One more question which firewall should i use??? Im all confused now like should i stick with arno's or drop it and go to markus's script like which would benafit me mostly?? I was thinking that if i went to Markus's script i could try to play with iptables and actually learn what does what. Am i just like totally outa it again?? or would this not work hehe? Anyways thanx for ur help!!!
Im all confused now like should i stick with arno's or drop it and go to markus's script like which would benafit me mostly??
My 2 cents:
Scripts like arno's or markus's are very fine pieces of work, BUT they do tend to be complicated beasties because of the number of things they are trying to do and that can get in the way of learning what iptables is doing.
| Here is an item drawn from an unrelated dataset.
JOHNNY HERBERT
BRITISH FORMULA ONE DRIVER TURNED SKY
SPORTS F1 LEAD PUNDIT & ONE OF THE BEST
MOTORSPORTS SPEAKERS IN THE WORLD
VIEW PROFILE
Personally, I prefer a simple approach of setting all your table defaults to DROP, then adding as few rules as needed to open the ports you want. Toss in some state matching so ESTABLISHED and RELATED packets are accepted on the INPUT chain and NEW, ESTABLISHED and RELATED packets are accepted on the OUTPUT chain and top it off by accepting everything on loopback. Bingo, a simple, reasonably secure firewall. Then you can sit back and take the time to understand what markus has written and add the rules you want.
Of course don't stop there. If someone was probing your FTP port, you're gonna want to have the stuff you need to watch for future attempts. Look into an intrusion detection system like Snort and add a file monitor like Aide. And be sure to shut down ALL services you aren't using. I mean really, who needs finger running on their personal box? It's just a security breach waiting to happen.
Ok thanx Hangdog42. Im really a real newbie to iptables. How should i start off a project like this?? Should i like start off bare?? or should i just like find another one??? I dunno and about snort where would i download this?? whats the website for this or anyother good program? Thanx for ur help!!!
That's really up to you. Do you want to learn iptables? Then the iptables tutorial is a great place to start. If you just want a solid firewall, and you don't care about the details, then arno's or markus's scripts are great. Or you could use a graphical front end like firestarter.
The simplest useful script I can think of would be this;
iptables -P INPUT DROP
iptables -P OUTPUT DROP
iptables -P FORWARD DROP
iptables -A INPUT -i lo -j ACCEPT
iptables -A INPUT -m state --state ESTABLISHED,RELATED -j ACCEPT
iptables -A OUTPUT -i lo -j ACCEPT
iptables -A OUTPUT -m state --state NEW,ESTABLISHED,RELATED -j ACCEPT
Basically this restricts traffic to that originating within the machine. In other words, anyone trying to get in from the outisde would be dropped.
Now if you want to act as a server for something like SSH or Apache, you'll need to open those ports like this
Just remember that the chains are executed in order and the packet is handled according to the first chain it matches.
My own firewall isn't much more complicated than this. Scripts like markus's really do a much more thorough job of examinining a packet and coming up with a more specific reason for accepting or dropping it. Personally, I didn't feel I needed that level of detail, so I kept mine simple.
As for the other programs, probabaly the best place to find info is right here at LQ in the Security forum. unSpawn has done a tremendous job at gathering links and explanations together and you'll find the links to programs like Snort or Aide there.